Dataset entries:
══════════

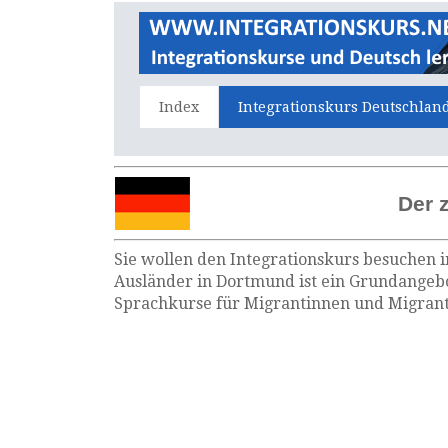
Index
Integrationskurs Deutschlan
Der 
Sie wollen den Integrationskurs besuchen i
Ausländer in Dortmund ist ein Grundangebo
Sprachkurse für Migrantinnen und Migrante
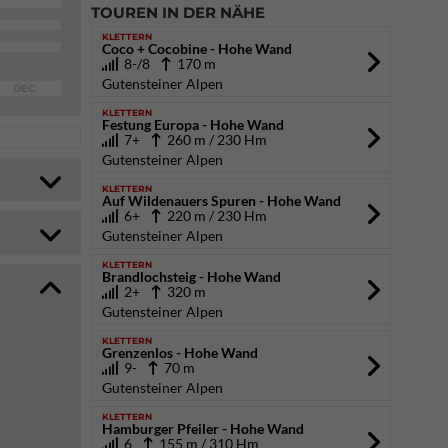
TOUREN IN DER NÄHE
KLETTERN
Coco + Cocobine - Hohe Wand
8-/8
170 m
Gutensteiner Alpen
DEC
KLETTERN
Festung Europa - Hohe Wand
7+
260 m / 230 Hm
Gutensteiner Alpen
KLETTERN
Auf Wildenauers Spuren - Hohe Wand
6+
220 m / 230 Hm
Gutensteiner Alpen
KLETTERN
Brandlochsteig - Hohe Wand
2+
320 m
Gutensteiner Alpen
KLETTERN
Grenzenlos - Hohe Wand
9-
70 m
Gutensteiner Alpen
KLETTERN
Hamburger Pfeiler - Hohe Wand
6
155 m / 310 Hm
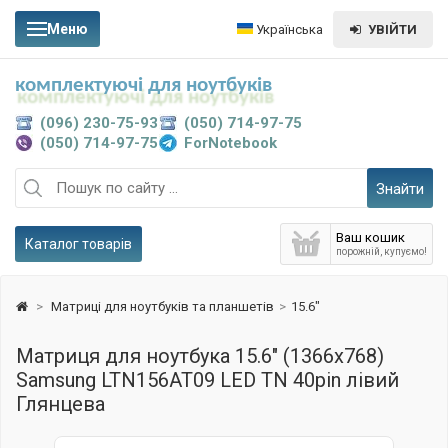
Меню
Українська
УВІЙТИ
комплектуючі для ноутбуків
(096) 230-75-93
(050) 714-97-75
(050) 714-97-75
ForNotebook
Знайти
Ваш кошик
Каталог товарів
порожній, купуємо!
>
Матриці для ноутбуків та планшетів
>
15.6"
Матриця для ноутбука 15.6" (1366x768)
Samsung LTN156AT09 LED TN 40pin лівий
Глянцева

══════════

== Brief ==
Your copy of the data above should match it exactly, apart from the images.

== Response area ==
Index
Integrationskurs Deutschlan
Der 
Sie wollen den Integrationskurs besuchen i
Ausländer in Dortmund ist ein Grundangebo
Sprachkurse für Migrantinnen und Migrante
TOUREN IN DER NÄHE
KLETTERN
Coco + Cocobine - Hohe Wand
8-/8
170 m
Gutensteiner Alpen
DEC
KLETTERN
Festung Europa - Hohe Wand
7+
260 m / 230 Hm
Gutensteiner Alpen
KLETTERN
Auf Wildenauers Spuren - Hohe Wand
6+
220 m / 230 Hm
Gutensteiner Alpen
KLETTERN
Brandlochsteig - Hohe Wand
2+
320 m
Gutensteiner Alpen
KLETTERN
Grenzenlos - Hohe Wand
9-
70 m
Gutensteiner Alpen
KLETTERN
Hamburger Pfeiler - Hohe Wand
6
155 m / 310 Hm
Меню
Українська
УВІЙТИ
комплектуючі для ноутбуків
(096) 230-75-93
(050) 714-97-75
(050) 714-97-75
ForNotebook
Знайти
Ваш кошик
Каталог товарів
порожній, купуємо!
>
Матриці для ноутбуків та планшетів
>
15.6"
Матриця для ноутбука 15.6" (1366x768)
Samsung LTN156AT09 LED TN 40pin лівий
Глянцева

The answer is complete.